### Assigned task
Identify all lines of the data containing the string "错题练习" and copy them.

** Opening Data records block **

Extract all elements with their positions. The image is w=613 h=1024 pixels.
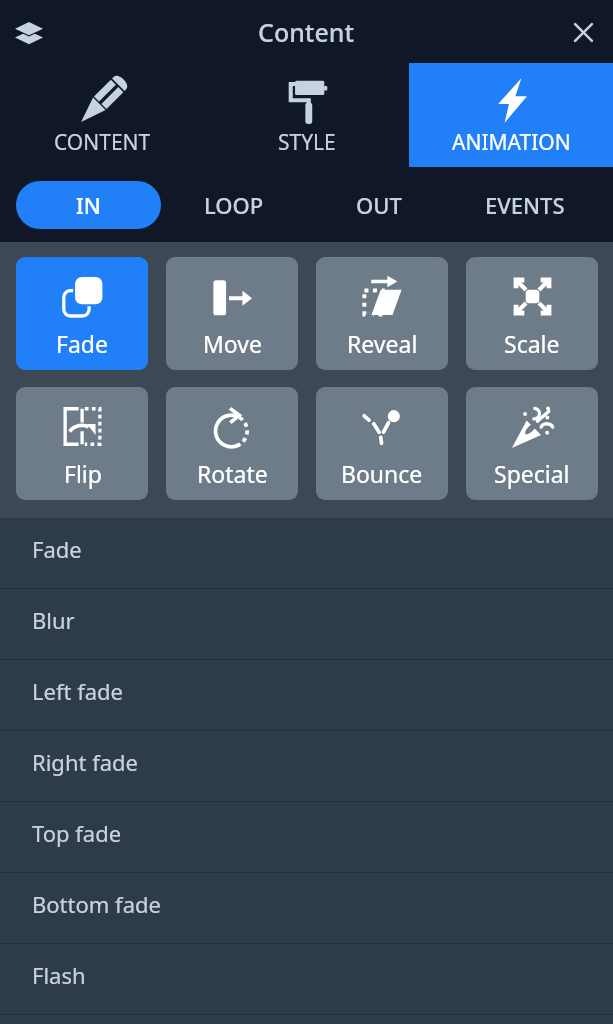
button[interactable]: Left fade: [0, 660, 613, 730]
staticText: Flash: [32, 960, 86, 990]
staticText: Rotate: [197, 458, 268, 489]
staticText: Fade: [56, 328, 108, 359]
button[interactable]: Flip: [16, 387, 148, 500]
staticText: Right fade: [32, 747, 138, 777]
staticText: Scale: [504, 328, 560, 359]
button[interactable]: IN: [16, 181, 161, 229]
button[interactable]: Scale: [466, 257, 598, 370]
staticText: IN: [76, 190, 101, 220]
staticText: OUT: [356, 190, 402, 220]
staticText: Special: [494, 458, 570, 489]
staticText: EVENTS: [485, 190, 565, 220]
staticText: Left fade: [32, 676, 124, 706]
staticText: STYLE: [278, 128, 336, 157]
button[interactable]: Layers: [5, 8, 53, 56]
button[interactable]: LOOP: [161, 181, 306, 229]
button[interactable]: Move: [166, 257, 298, 370]
button[interactable]: Blur: [0, 589, 613, 659]
button[interactable]: STYLE: [205, 63, 409, 167]
button[interactable]: Close: [559, 8, 607, 56]
staticText: LOOP: [204, 190, 264, 220]
staticText: Bounce: [341, 458, 423, 489]
button[interactable]: Bottom fade: [0, 873, 613, 943]
button[interactable]: Rotate: [166, 387, 298, 500]
staticText: Flip: [64, 458, 102, 489]
staticText: Bottom fade: [32, 889, 161, 919]
staticText: Blur: [32, 605, 75, 635]
button[interactable]: Reveal: [316, 257, 448, 370]
button[interactable]: Bounce: [316, 387, 448, 500]
button[interactable]: Flash: [0, 944, 613, 1014]
staticText: Move: [203, 328, 262, 359]
button[interactable]: Top fade: [0, 802, 613, 872]
staticText: Content: [258, 15, 355, 49]
staticText: Reveal: [347, 328, 418, 359]
staticText: Top fade: [32, 818, 122, 848]
button[interactable]: Fade: [0, 518, 613, 588]
button[interactable]: Right fade: [0, 731, 613, 801]
button[interactable]: OUT: [306, 181, 452, 229]
button[interactable]: CONTENT: [0, 63, 205, 167]
button[interactable]: Fade: [16, 257, 148, 370]
button[interactable]: EVENTS: [452, 181, 598, 229]
staticText: ANIMATION: [452, 128, 571, 157]
button[interactable]: Special: [466, 387, 598, 500]
button[interactable]: ANIMATION: [409, 63, 613, 167]
staticText: Fade: [32, 534, 82, 564]
staticText: CONTENT: [54, 128, 151, 157]
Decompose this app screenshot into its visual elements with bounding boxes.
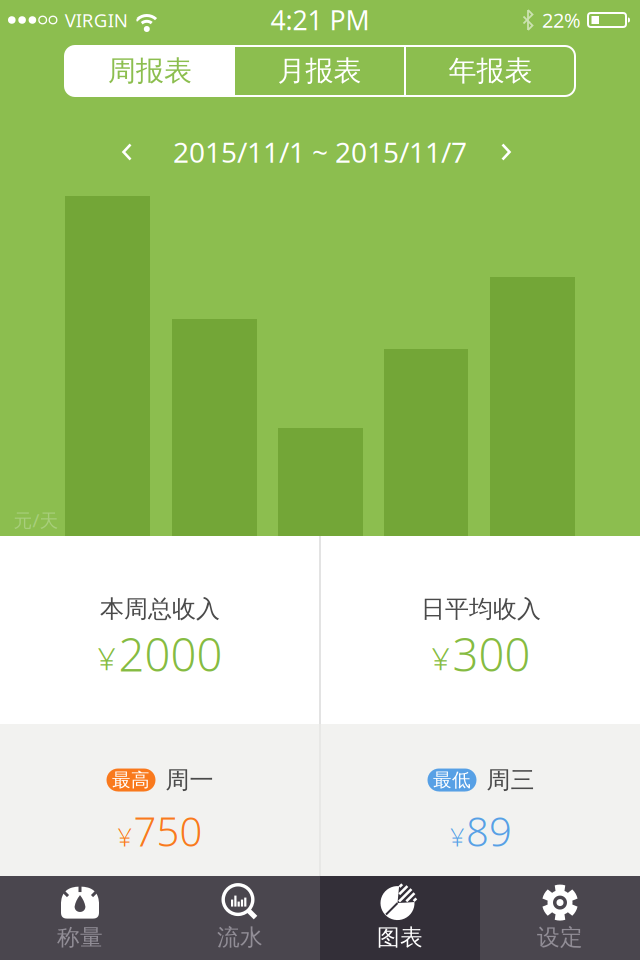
staticText: VIRGIN <box>65 8 128 32</box>
staticText: 周三 <box>486 765 534 795</box>
staticText: 流水 <box>217 924 263 951</box>
staticText: 设定 <box>537 924 583 951</box>
staticText: 年报表 <box>448 54 532 88</box>
button[interactable]: 周报表 <box>65 46 235 96</box>
button[interactable]: 月报表 <box>235 46 404 96</box>
staticText: 周一 <box>166 765 214 795</box>
staticText: 最低 <box>433 768 471 791</box>
staticText: ¥ <box>450 820 464 854</box>
button[interactable] <box>500 142 512 162</box>
staticText: 月报表 <box>278 54 362 88</box>
staticText: 300 <box>452 624 530 684</box>
staticText: ¥ <box>98 637 116 679</box>
staticText: 元/天 <box>14 508 58 532</box>
staticText: 日平均收入 <box>421 594 541 624</box>
button[interactable]: 最高 <box>0 724 319 876</box>
button[interactable]: 图表 <box>320 876 480 960</box>
button[interactable]: 最低 <box>321 724 640 876</box>
button[interactable]: 日平均收入 <box>321 536 640 724</box>
button[interactable] <box>120 142 134 162</box>
button[interactable]: 年报表 <box>406 46 575 96</box>
staticText: 称量 <box>57 924 103 951</box>
staticText: 4:21 PM <box>270 2 370 38</box>
staticText: 750 <box>134 804 202 858</box>
staticText: 本周总收入 <box>100 594 220 624</box>
staticText: ¥ <box>118 820 132 854</box>
staticText: ¥ <box>432 637 450 679</box>
staticText: 22% <box>542 7 581 33</box>
staticText: 2000 <box>118 624 222 684</box>
staticText: 89 <box>466 804 512 858</box>
button[interactable]: 本周总收入 <box>0 536 319 724</box>
button[interactable]: 设定 <box>480 876 640 960</box>
button[interactable]: 称量 <box>0 876 160 960</box>
staticText: 最高 <box>112 768 150 791</box>
staticText: 图表 <box>377 924 423 951</box>
staticText: 2015/11/1 ~ 2015/11/7 <box>173 133 467 171</box>
staticText: 周报表 <box>108 54 192 88</box>
button[interactable]: 流水 <box>160 876 320 960</box>
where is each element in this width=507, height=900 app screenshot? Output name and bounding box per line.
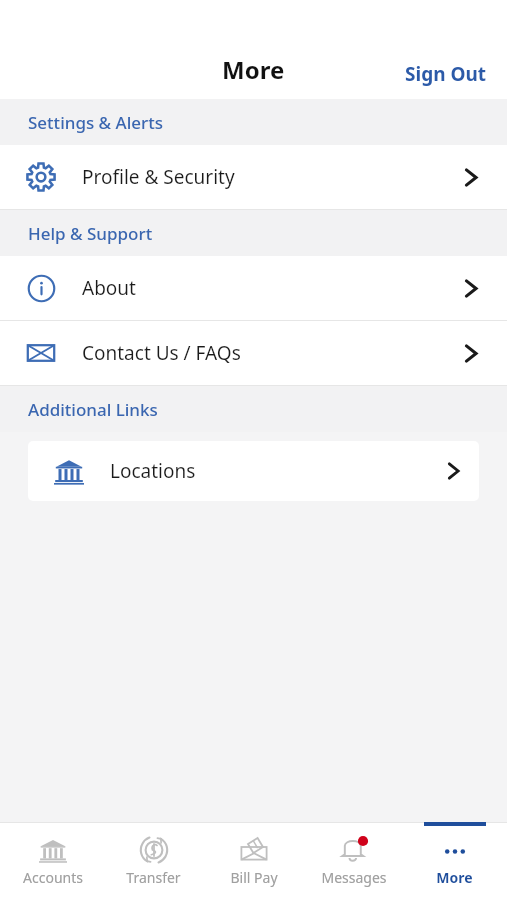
button[interactable]: Bill Pay bbox=[206, 822, 301, 900]
button[interactable]: Transfer bbox=[106, 822, 201, 900]
staticText: More bbox=[222, 53, 285, 86]
staticText: Help & Support bbox=[28, 222, 153, 245]
staticText: Accounts bbox=[23, 868, 83, 887]
staticText: Locations bbox=[110, 458, 196, 484]
staticText: Additional Links bbox=[28, 398, 158, 421]
staticText: Contact Us / FAQs bbox=[82, 340, 241, 366]
staticText: More bbox=[436, 868, 473, 887]
button[interactable]: Accounts bbox=[5, 822, 100, 900]
staticText: Profile & Security bbox=[82, 164, 235, 190]
staticText: Settings & Alerts bbox=[28, 111, 163, 134]
button[interactable]: Locations bbox=[28, 441, 479, 501]
staticText: Sign Out bbox=[405, 61, 487, 87]
button[interactable]: About bbox=[0, 256, 507, 320]
staticText: About bbox=[82, 275, 136, 301]
staticText: Transfer bbox=[126, 868, 181, 887]
staticText: Messages bbox=[321, 868, 387, 887]
button[interactable]: Contact Us / FAQs bbox=[0, 321, 507, 385]
staticText: Bill Pay bbox=[230, 868, 278, 887]
button[interactable]: More bbox=[407, 822, 502, 900]
button[interactable]: Sign Out bbox=[395, 53, 497, 95]
button[interactable]: Messages bbox=[306, 822, 401, 900]
button[interactable]: Profile & Security bbox=[0, 145, 507, 209]
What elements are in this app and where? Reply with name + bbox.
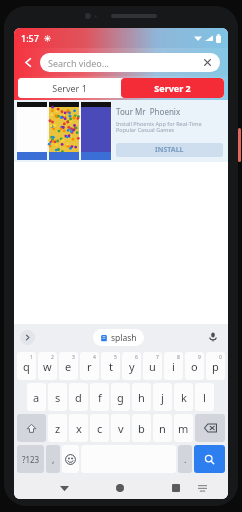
staticText: INSTALL (155, 145, 184, 155)
button[interactable]: q (17, 352, 36, 380)
staticText: 7 (156, 354, 159, 361)
button[interactable]: u (143, 352, 162, 380)
staticText: Install Phoenix App for Real-Time Popula… (116, 120, 202, 134)
button[interactable]: t (101, 352, 120, 380)
staticText: n (159, 421, 166, 436)
button[interactable]: o (185, 352, 204, 380)
button[interactable]: b (132, 414, 151, 442)
staticText: u (149, 359, 156, 374)
button[interactable]: s (48, 383, 67, 411)
button[interactable]: r (80, 352, 99, 380)
staticText: g (117, 390, 124, 405)
staticText: x (76, 421, 82, 436)
button[interactable]: splash (93, 329, 144, 346)
staticText: Search video... (48, 57, 110, 69)
staticText: ?123 (22, 454, 40, 465)
button[interactable]: Server 2 (121, 78, 224, 98)
staticText: 6 (135, 354, 138, 361)
staticText: , (52, 453, 55, 465)
button[interactable]: z (48, 414, 67, 442)
button[interactable]: Voice input (203, 327, 223, 347)
button[interactable]: . (178, 445, 192, 473)
button[interactable]: n (153, 414, 172, 442)
button[interactable]: Tour Mr Phoenix (14, 100, 228, 162)
staticText: 9 (198, 354, 201, 361)
staticText: a (33, 390, 40, 405)
staticText: i (172, 359, 175, 374)
button[interactable]: Home (109, 477, 131, 499)
button[interactable]: m (174, 414, 193, 442)
button[interactable]: Emoji (62, 445, 79, 473)
button[interactable]: Backspace (195, 414, 225, 442)
staticText: 0 (219, 354, 222, 361)
button[interactable]: l (195, 383, 214, 411)
staticText: Server 1 (52, 82, 87, 94)
button[interactable]: Expand suggestions (20, 330, 35, 345)
staticText: m (178, 421, 189, 436)
staticText: e (65, 359, 72, 374)
staticText: 1:57 (21, 32, 39, 44)
button[interactable]: k (174, 383, 193, 411)
button[interactable]: i (164, 352, 183, 380)
staticText: l (203, 390, 206, 405)
button[interactable]: h (132, 383, 151, 411)
staticText: z (55, 421, 61, 436)
staticText: s (55, 390, 61, 405)
staticText: h (138, 390, 145, 405)
button[interactable]: Search (194, 445, 225, 473)
staticText: 3 (72, 354, 75, 361)
staticText: f (98, 390, 102, 405)
button[interactable]: Clear (203, 58, 212, 67)
staticText: c (97, 421, 103, 436)
staticText: v (118, 421, 124, 436)
button[interactable]: p (206, 352, 225, 380)
button[interactable]: a (27, 383, 46, 411)
button[interactable]: c (90, 414, 109, 442)
button[interactable]: Server 1 (18, 78, 121, 98)
button[interactable]: g (111, 383, 130, 411)
staticText: Tour Mr Phoenix (116, 106, 181, 117)
button[interactable]: INSTALL (116, 143, 223, 157)
button[interactable]: Back (18, 52, 38, 72)
staticText: t (109, 359, 113, 374)
staticText: . (184, 453, 187, 465)
staticText: b (138, 421, 145, 436)
button[interactable]: Back (53, 477, 75, 499)
staticText: 8 (177, 354, 180, 361)
staticText: o (191, 359, 198, 374)
staticText: Server 2 (154, 82, 191, 94)
button[interactable]: ?123 (17, 445, 44, 473)
staticText: 1 (30, 354, 33, 361)
staticText: k (181, 390, 187, 405)
button[interactable]: f (90, 383, 109, 411)
button[interactable]: Recent apps (165, 477, 187, 499)
staticText: q (23, 359, 30, 374)
button[interactable]: Hide keyboard (193, 479, 211, 497)
staticText: 4 (93, 354, 96, 361)
staticText: r (87, 359, 92, 374)
button[interactable]: j (153, 383, 172, 411)
button[interactable]: d (69, 383, 88, 411)
staticText: splash (111, 332, 137, 344)
staticText: y (129, 359, 135, 374)
button[interactable]: Shift (17, 414, 46, 442)
button[interactable]: , (46, 445, 60, 473)
button[interactable]: x (69, 414, 88, 442)
staticText: j (161, 390, 164, 405)
staticText: 2 (51, 354, 54, 361)
staticText: 5 (114, 354, 117, 361)
staticText: p (212, 359, 219, 374)
button[interactable]: Search video... (40, 53, 220, 72)
button[interactable]: e (59, 352, 78, 380)
staticText: w (43, 359, 52, 374)
button[interactable]: w (38, 352, 57, 380)
button[interactable]: v (111, 414, 130, 442)
staticText: d (75, 390, 82, 405)
button[interactable]: y (122, 352, 141, 380)
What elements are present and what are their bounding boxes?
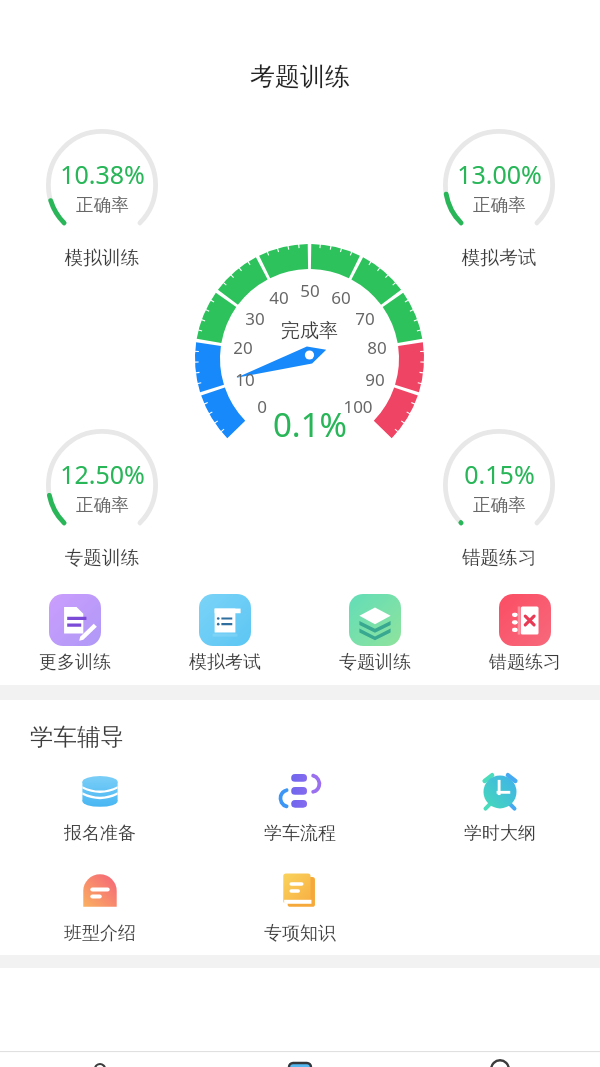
- button[interactable]: 我的: [400, 1051, 600, 1067]
- staticText: 10.38%: [60, 157, 145, 191]
- staticText: 错题练习: [439, 546, 559, 570]
- staticText: 完成率: [281, 319, 338, 343]
- staticText: 专项知识: [225, 922, 375, 945]
- button[interactable]: 题库: [200, 1051, 400, 1067]
- button[interactable]: 学时大纲: [425, 769, 575, 850]
- staticText: 0.1%: [250, 402, 370, 447]
- staticText: 100: [343, 395, 373, 418]
- staticText: 90: [365, 368, 385, 391]
- button[interactable]: 模拟考试: [150, 594, 300, 679]
- button[interactable]: 错题练习: [450, 594, 600, 679]
- staticText: 13.00%: [457, 157, 542, 191]
- button[interactable]: 报名准备: [25, 769, 175, 850]
- staticText: 0.15%: [464, 457, 535, 491]
- staticText: 报名准备: [25, 822, 175, 845]
- staticText: 20: [233, 336, 253, 359]
- staticText: 班型介绍: [25, 922, 175, 945]
- staticText: 专题训练: [300, 651, 450, 674]
- staticText: 正确率: [76, 194, 129, 216]
- button[interactable]: 10.38%: [46, 129, 158, 241]
- button[interactable]: 专题训练: [300, 594, 450, 679]
- staticText: 学时大纲: [425, 822, 575, 845]
- staticText: 10: [235, 368, 255, 391]
- staticText: 正确率: [473, 194, 526, 216]
- staticText: 考题训练: [0, 61, 600, 92]
- staticText: 模拟考试: [439, 246, 559, 270]
- staticText: 正确率: [76, 494, 129, 516]
- button[interactable]: 0.15%: [443, 429, 555, 541]
- staticText: 错题练习: [450, 651, 600, 674]
- button[interactable]: 班型介绍: [25, 869, 175, 950]
- button[interactable]: 12.50%: [46, 429, 158, 541]
- button[interactable]: 首页: [0, 1051, 200, 1067]
- staticText: 0: [257, 395, 267, 418]
- staticText: 正确率: [473, 494, 526, 516]
- staticText: 60: [331, 286, 351, 309]
- button[interactable]: 更多训练: [0, 594, 150, 679]
- button[interactable]: 13.00%: [443, 129, 555, 241]
- staticText: 模拟考试: [150, 651, 300, 674]
- button[interactable]: 专项知识: [225, 869, 375, 950]
- staticText: 50: [300, 279, 320, 302]
- staticText: 学车辅导: [30, 722, 124, 752]
- button[interactable]: 学车流程: [225, 769, 375, 850]
- staticText: 12.50%: [60, 457, 145, 491]
- staticText: 学车流程: [225, 822, 375, 845]
- staticText: 专题训练: [42, 546, 162, 570]
- staticText: 模拟训练: [42, 246, 162, 270]
- staticText: 30: [245, 307, 265, 330]
- staticText: 80: [367, 336, 387, 359]
- staticText: 更多训练: [0, 651, 150, 674]
- staticText: 70: [355, 307, 375, 330]
- staticText: 40: [269, 286, 289, 309]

** Closing Data records block **

### Exercise output
- staticText: 错题练习: [439, 546, 559, 570]
- button[interactable]: 错题练习: [450, 594, 600, 679]
- staticText: 错题练习: [450, 651, 600, 674]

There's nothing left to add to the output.